Something to Be Learned in Latest Look at GDR

Perhaps more than any former Eastern Bloc state, East Germany continues to exude a strange fascination for many. Images of the Berlin Wall with its barbed wire, watch towers and ‘death strip’, as well as stories of the all-seeing, all-knowing State Security Service – the dreaded Stasi – have helped to cement the German Democratic Republic in the public imagination as the ultimate example of an oppressive communist police state. In contrast to scholarly research on the GDR, popular history books rarely consider what life was like for ordinary East Germans. Katja Hoyer seeks to fill this gap with Beyond the Wall, which arrives purporting to be ‘the definitive history’ of the self-proclaimed workers’ and peasants’ state. 
Hoyer’s account of the history of East Germany begins in Moscow before the Second World War.
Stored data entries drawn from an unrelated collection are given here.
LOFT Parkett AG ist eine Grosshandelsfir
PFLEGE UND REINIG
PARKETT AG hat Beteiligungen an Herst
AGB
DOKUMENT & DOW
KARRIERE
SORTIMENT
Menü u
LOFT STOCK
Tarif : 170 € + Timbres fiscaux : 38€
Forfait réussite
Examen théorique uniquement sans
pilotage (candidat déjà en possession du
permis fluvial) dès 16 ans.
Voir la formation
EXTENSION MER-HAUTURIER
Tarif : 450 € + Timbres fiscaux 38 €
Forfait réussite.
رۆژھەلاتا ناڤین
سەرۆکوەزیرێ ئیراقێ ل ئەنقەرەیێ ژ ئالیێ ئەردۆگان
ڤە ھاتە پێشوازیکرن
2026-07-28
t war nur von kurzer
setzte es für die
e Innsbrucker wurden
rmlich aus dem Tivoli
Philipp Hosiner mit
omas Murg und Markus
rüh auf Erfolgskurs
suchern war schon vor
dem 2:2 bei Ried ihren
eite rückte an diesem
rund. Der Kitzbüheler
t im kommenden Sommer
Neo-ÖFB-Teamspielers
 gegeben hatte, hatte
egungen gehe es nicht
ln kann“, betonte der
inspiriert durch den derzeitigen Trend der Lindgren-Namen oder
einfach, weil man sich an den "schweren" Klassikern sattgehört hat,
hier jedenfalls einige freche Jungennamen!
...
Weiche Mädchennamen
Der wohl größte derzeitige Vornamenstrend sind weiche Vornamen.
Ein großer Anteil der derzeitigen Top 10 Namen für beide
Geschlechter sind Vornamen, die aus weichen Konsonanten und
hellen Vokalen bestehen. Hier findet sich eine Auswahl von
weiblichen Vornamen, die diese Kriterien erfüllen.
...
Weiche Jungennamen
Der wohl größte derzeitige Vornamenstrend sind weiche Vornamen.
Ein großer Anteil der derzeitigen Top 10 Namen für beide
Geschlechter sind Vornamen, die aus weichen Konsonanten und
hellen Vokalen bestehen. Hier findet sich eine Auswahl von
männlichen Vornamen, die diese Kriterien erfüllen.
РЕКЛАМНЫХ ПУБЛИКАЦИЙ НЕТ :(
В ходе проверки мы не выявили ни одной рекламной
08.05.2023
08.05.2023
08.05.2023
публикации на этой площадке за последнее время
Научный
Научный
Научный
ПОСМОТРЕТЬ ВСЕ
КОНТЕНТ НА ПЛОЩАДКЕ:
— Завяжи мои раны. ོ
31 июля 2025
Here we meet several German communists residing in exile to escape the Nazis. Two of them – Wilhelm Pieck and Walter Ulbricht – were later tasked with planning a new postwar order to be built on the ruins of Nazi Germany. When East Germany was founded on 7 October 1949, Pieck became its first president, but it was Ulbricht who held all the political power as First Secretary and de facto leader of the ruling Socialist Unity Party (SED). Hoyer then takes us on a chronological journey through East Germany’s short existence, from the construction and stabilisation of the SED state in the 1950s, to its consolidation in the 1960s, and onto the slow and steady decline of the regime from the mid-1970s to its ultimate and rather unexpected collapse in 1989.